Sequential output shape:	 torch.Size([1, 96, 54, 54])
MaxPool2d output shape:	 torch.Size([1, 96, 26, 26])
Sequential output shape:	 torch.Size([1, 256, 26, 26])
MaxPool2d output shape:	 torch.Size([1, 256, 12, 12])
Sequential output shape:	 torch.Size([1, 384, 12, 12])
MaxPool2d output shape:	 torch.Size([1, 384, 5, 5])
Dropout output shape:	 torch.Size([1, 384, 5, 5])
Sequential output shape:	 torch.Size([1, 10, 5, 5])
AdaptiveAvgPool2d output shape:	 torch.Size([1, 10, 1, 1])
Flatten output shape:	 torch.Size([1, 10])


## Training

In [16]:
model = NiN(lr=0.05)
trainer = d2l.Trainer(max_epochs=10, num_gpus=1)
data = d2l.FashionMNIST(batch_size=128, resize=(224, 224))
model.apply_init([next(iter(data.get_dataloader(True)))[0]], d2l.init_cnn)

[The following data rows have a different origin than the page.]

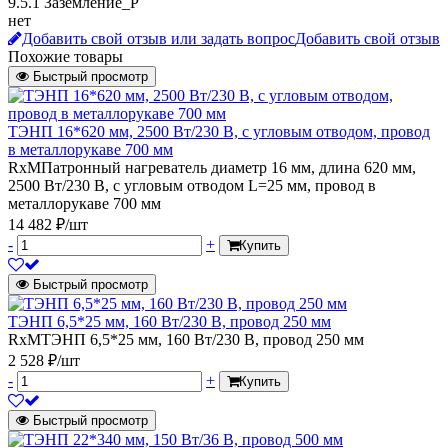
9.5.1 Заземление_P
нет
Добавить свой отзыв или задать вопрос
Добавить свой отзыв
Похожие товары
Быстрый просмотр
ТЭНП 16*620 мм, 2500 Вт/230 В, с угловым отводом, провод
в металлорукаве 700 мм
RxMПатронный нагреватель диаметр 16 мм, длина 620 мм,
2500 Вт/230 В, с угловым отводом L=25 мм, провод в
металлорукаве 700 мм
14 482 ₽/шт
-
+
Купить
Быстрый просмотр
ТЭНП 6,5*25 мм, 160 Вт/230 В, провод 250 мм
RxMТЭНП 6,5*25 мм, 160 Вт/230 В, провод 250 мм
2 528 ₽/шт
-
+
Купить
Быстрый просмотр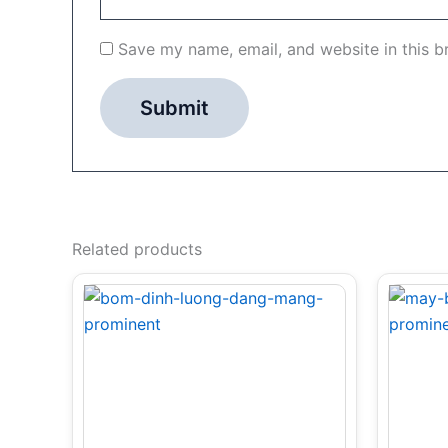
Save my name, email, and website in this b
Related products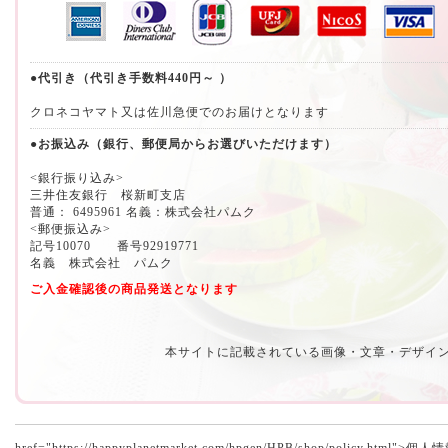
●代引き（代引き手数料440円～ ）
クロネコヤマト又は佐川急便でのお届けとなります
●お振込み（銀行、郵便局からお選びいただけます）
<銀行振り込み>
三井住友銀行 桜新町支店
普通： 6495961 名義：株式会社パムク
<郵便振込み>
記号10070 番号92919771
名義 株式会社 パムク
ご入金確認後の商品発送となります
本サイトに記載されている画像・文章・デザイ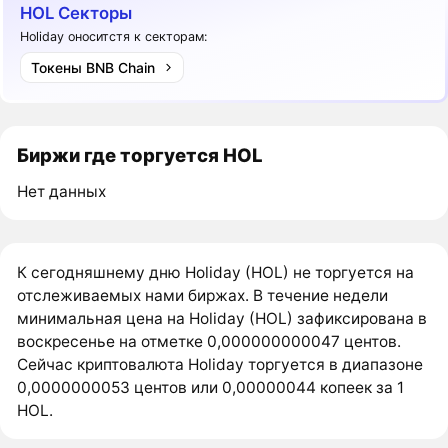
HOL Секторы
Holiday оноситстя к секторам:
Токены BNB Chain
Биржи где торгуется HOL
Нет данных
К сегодняшнему дню Holiday (HOL) не торгуется на
отслеживаемых нами биржах. В течение недели
минимальная цена на Holiday (HOL) зафиксирована в
воскресенье на отметке 0,000000000047 центов.
Сейчас криптовалюта Holiday торгуется в диапазоне
0,0000000053 центов или 0,00000044 копеек за 1
HOL.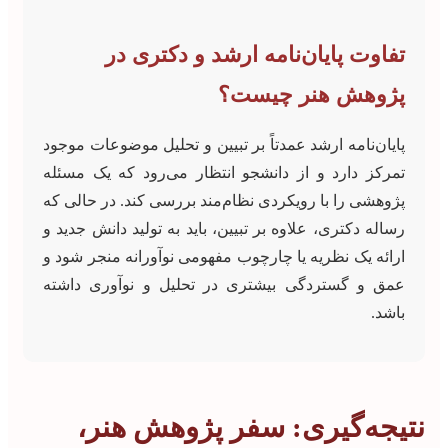
تفاوت پایان‌نامه ارشد و دکتری در
پژوهش هنر چیست؟
پایان‌نامه ارشد عمدتاً بر تبیین و تحلیل موضوعات موجود
تمرکز دارد و از دانشجو انتظار می‌رود که یک مسئله
پژوهشی را با رویکردی نظام‌مند بررسی کند. در حالی که
رساله دکتری، علاوه بر تبیین، باید به تولید دانش جدید و
ارائه یک نظریه یا چارچوب مفهومی نوآورانه منجر شود و
عمق و گستردگی بیشتری در تحلیل و نوآوری داشته
باشد.
نتیجه‌گیری: سفر پژوهش هنر،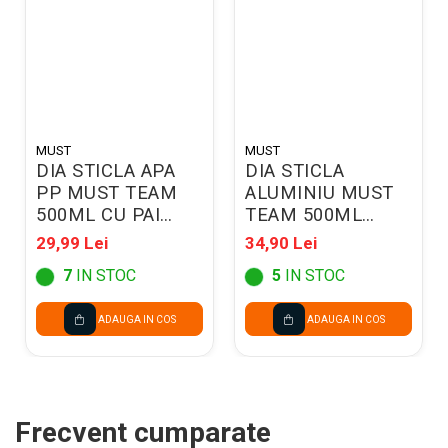
MUST
MUST
DIA STICLA APA
DIA STICLA
PP MUST TEAM
ALUMINIU MUST
500ML CU PAI
TEAM 500ML
7*17.5CM
6.5*21CM BAIETI
29,99 Lei
34,90 Lei
DIVERSE MODELE
DIVERSE MODELE
7
IN STOC
5
IN STOC
586441
586448
ADAUGA IN COS
ADAUGA IN COS
Frecvent cumparate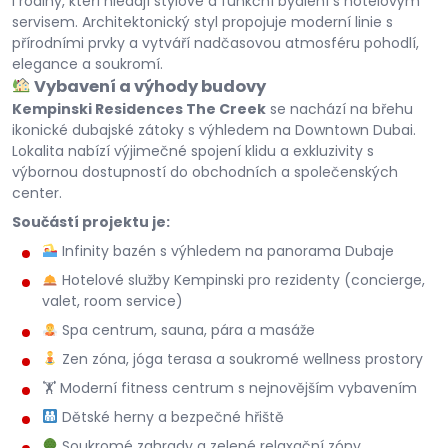
i rodiny, kteří hledají stylové a funkční bydlení s hotelovým
servisem. Architektonický styl propojuje moderní linie s
přírodními prvky a vytváří nadčasovou atmosféru pohodlí,
elegance a soukromí.
Vybavení a výhody budovy
Kempinski Residences The Creek
se nachází na břehu
ikonické dubajské zátoky s výhledem na Downtown Dubai.
Lokalita nabízí výjimečné spojení klidu a exkluzivity s
výbornou dostupností do obchodních a společenských
center.
Součástí projektu je:
Infinity bazén s výhledem na panorama Dubaje
Hotelové služby Kempinski pro rezidenty (concierge,
valet, room service)
Spa centrum, sauna, pára a masáže
Zen zóna, jóga terasa a soukromé wellness prostory
🏋️ Moderní fitness centrum s nejnovějším vybavením
Dětské herny a bezpečné hřiště
Soukromé zahrady a zelené relaxační zóny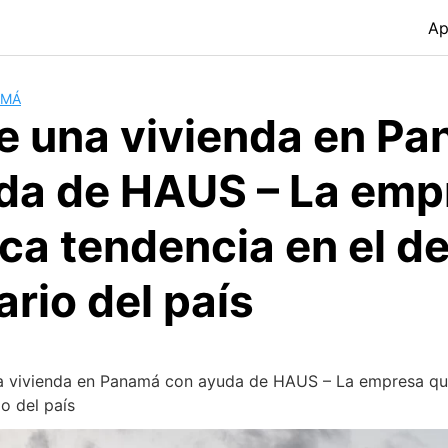
Ap
AMÁ
e una vivienda en P
da de HAUS – La emp
a tendencia en el de
ario del país
a vivienda en Panamá con ayuda de HAUS – La empresa qu
io del país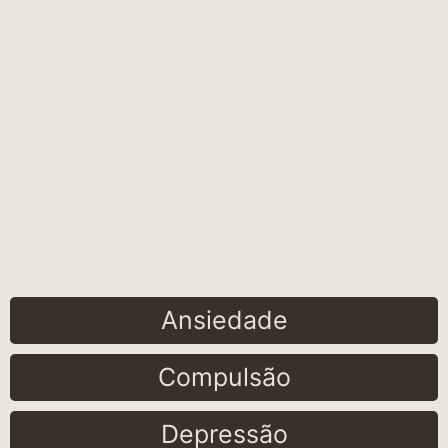
Ansiedade
Compulsão
Depressão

if torch.cuda.is_available():
    trainer.fit(model, data)
    
    # Save the parameters since this is expensive
    name = model.__class__.__name__ + "-" + data.__class__.__name__ + "-" + datetime.datetime.now().strftime('%Y-%m-%d-%H-%M-%S') + ".pt"
    torch.save(model.state_dict(), name)
else: 
    print("You're not training this without a GPU. If you really wanna, you can remove this check")

You're not training this without a GPU. If you really wanna, you can remove this check


In [18]:
name = model.__class__.__name__ + "-" + data.__class__.__name__ + "-" + datetime.datetime.now().strftime('%Y-%m-%d-%H-%M-%S') + ".pt"
name

'NiN-FashionMNIST-2025-03-26-11-25-37.pt'

## Summary

NiN has substantially fewer parameters than AlexNet and VHH, primarily stemming from the fact that it doesn't have fully connected layers to produce the final output categorisation. Surprisingly, replacing these learned layers with a simple average over convolutional channels does not impact accuracy, and even improves on the amount of translational invariance a model can handle. 

Choosing fewer convolutions with wide kernels and replacing these with a larger number of 1x1 convolutions further reduces the number of parameters required. These two innovations, 1x1 convolutions and global average pooling, significantly affected later CNN designs.